WORK INSTRUCTIONS: The required output consists solely of the lines from the line containing "тихим уголком для" through the end of the records, copied exactly.

RECORDS TO PROCESS:
++++++++++++++++++++
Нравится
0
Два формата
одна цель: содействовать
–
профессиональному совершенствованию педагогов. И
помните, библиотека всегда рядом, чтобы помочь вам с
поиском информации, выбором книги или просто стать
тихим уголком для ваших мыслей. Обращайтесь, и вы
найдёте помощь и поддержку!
++++++++++++++++++++
FINAL ANSWER:
тихим уголком для ваших мыслей. Обращайтесь, и вы
найдёте помощь и поддержку!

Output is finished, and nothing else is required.